Paradigm by Helen Stringer


arc provided by Mediadrome Press through netgalley
Incredibly disjointed.
I appreciate it when an author doesn't dumb things down for the reader, but what happened here is that the reader is "dropped" into a series of very confusing situations, and while they do start to kind of make sense near the end (which makes for an incredibly frustrating reading experience), the book lacks direction, it attempts too many things without successfully achieving them.
There are too many new concepts being thrown at the reader without prompt explanation, for instance:

"“What are those?”
“Digivends,” said Nathan, matter-of-factly. “Awful things.”
Sam stopped the car so a woman carrying a baby could cross the street, and as he moved slowly forward again he noticed a boy walking up to the nearest box. Sam watched with interest as he dropped some coins in a slot on the side.
“What’s a—”
He never finished the question."

And when they're explained:

"“What…” he whispered, still hardly able to form sentences. “What is a digivend?”
“Another winner from Hermes Industries,” said Nathan. “A few coins and you get a hit of the plex.”
“The plex? They’re accessing the hyperspatial plex?

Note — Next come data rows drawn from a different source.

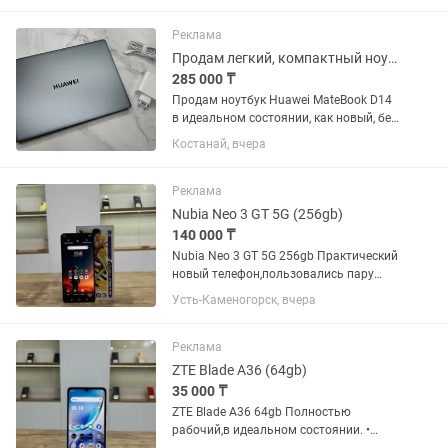
Идеально подходит для ремонта
ноутбуков, телефонов, материнских...
Реклама
Продам легкий, компактный ноутбук
285 000 ₸
Продам ноутбук Huawei MateBook D14
в идеальном состоянии, как новый, без
царапин и прочих неприятностей.
Костанай, вчера
Покупался в Технодоме.
Использовался для написания
дипломной работы, сейчас без
Реклама
надобности....
Nubia Neo 3 GT 5G (256gb)
140 000 ₸
Nubia Neo 3 GT 5G 256gb Практический
новый телефон,пользовались пару
недель • Память 256 ГБ • Оперативная
Усть-Каменогорск, вчера
память 12 ГБ • Емкость аккумулятора
6000 mah • Камера 50 МП Телефон
проверен, без...
Реклама
ZTE Blade A36 (64gb)
35 000 ₸
ZTE Blade A36 64gb Полностью
рабочий,в идеальном состоянии. •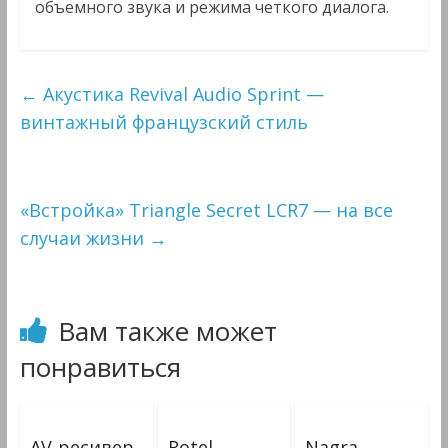
объемного звука и режима четкого диалога.
←
Акустика Revival Audio Sprint —
винтажный французский стиль
«Встройка» Triangle Secret LCR7 — на все
случаи жизни
→
Вам также может
понравиться
AV-ресивер
Rotel
Nagra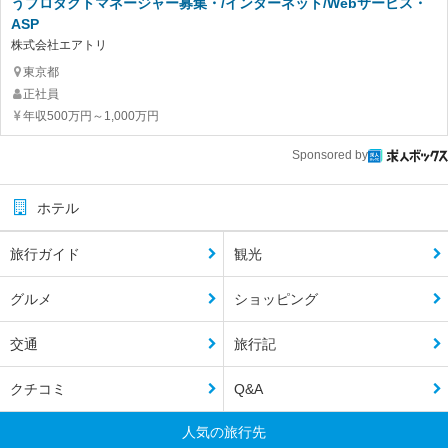
うプロダクトマネージャー募集・/インターネット/Webサービス・
ASP
株式会社エアトリ
東京都
正社員
年収500万円～1,000万円
Sponsored by
ホテル
旅行ガイド
観光
グルメ
ショッピング
交通
旅行記
クチコミ
Q&A
人気の旅行先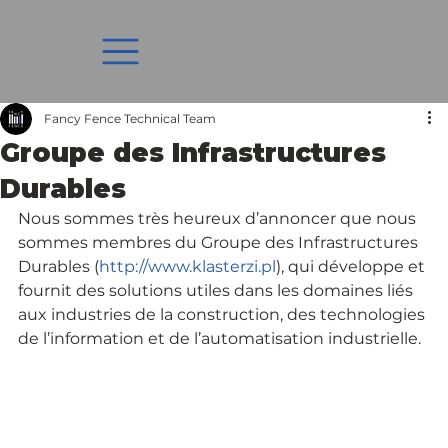
Fancy Fence Technical Team
Groupe des Infrastructures
Durables
Nous sommes très heureux d’annoncer que nous 
sommes membres du Groupe des Infrastructures 
Durables (
http://www.klasterzi.pl
), qui développe et 
fournit des solutions utiles dans les domaines liés 
aux industries de la construction, des technologies 
de l’information et de l’automatisation industrielle.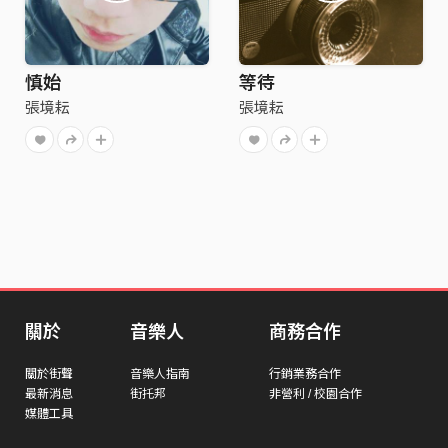
慎始
等待
張境耘
張境耘
關於
音樂人
商務合作
關於街聲
音樂人指南
行銷業務合作
最新消息
街托邦
非營利 / 校園合作
媒體工具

Why?”
“Feels good, I guess.”
“They don’t look like they feel good.”
“No, well, it kinda fries the brain after a while. Leaves a craving, though.”

They're not really explained. This book needed a glossary.

The world building had more than just a few contradictions, and the plot was riddled with plot holes.
I really liked Alma and Nathan - Sam not so much, which, considering he's the main character, was a bit of a problem. But he always had a snarky quip at the ready - and he's really not as funny as I suppose he was intended to be. His character was also somewhat inconsistent. While I liked Alma, her appearances were always too convenient, and to be honest, I didn't feel the romance at all.

But it was entertaining, so if you're willing to overlook some randomness and confusion, give it a go.